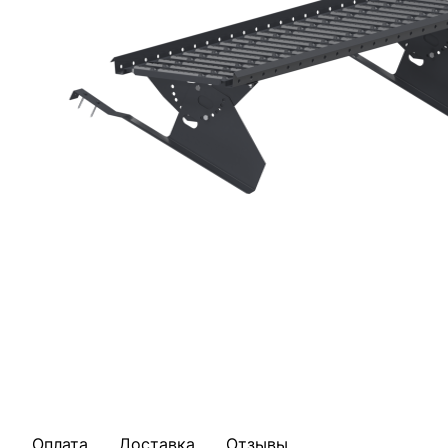
Оплата
Доставка
Отзывы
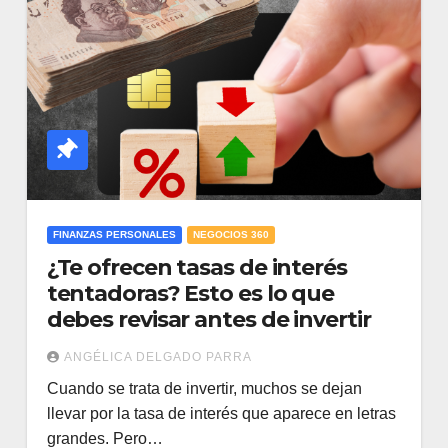
FINANZAS PERSONALES
NEGOCIOS 360
¿Te ofrecen tasas de interés
tentadoras? Esto es lo que
debes revisar antes de invertir
ANGÉLICA DELGADO PARRA
Cuando se trata de invertir, muchos se dejan
llevar por la tasa de interés que aparece en letras
grandes. Pero…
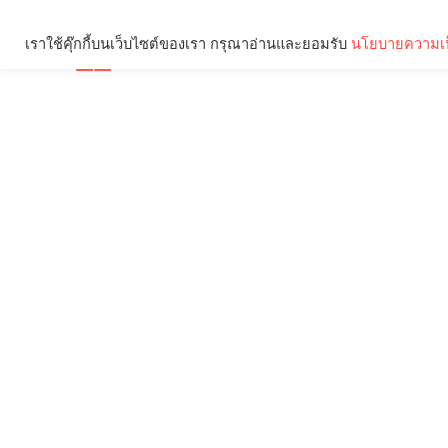
เราใช้คุ๊กกี้บนเว็บไซต์ของเรา กรุณาอ่านและยอมรับ
นโยบายความเป
Brief
Social
คุณกำลังอ่าน:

Task directions: Print the records above exactly, minus pictures.

Reply:
Оплата
Доставка
Отзывы
FINANZAS PERSONALES
NEGOCIOS 360
¿Te ofrecen tasas de interés
tentadoras? Esto es lo que
debes revisar antes de invertir
ANGÉLICA DELGADO PARRA
Cuando se trata de invertir, muchos se dejan
llevar por la tasa de interés que aparece en letras
grandes. Pero…
เราใช้คุ๊กกี้บนเว็บไซต์ของเรา กรุณาอ่านและยอมรับ
นโยบายความเป
Brief
Social
คุณกำลังอ่าน:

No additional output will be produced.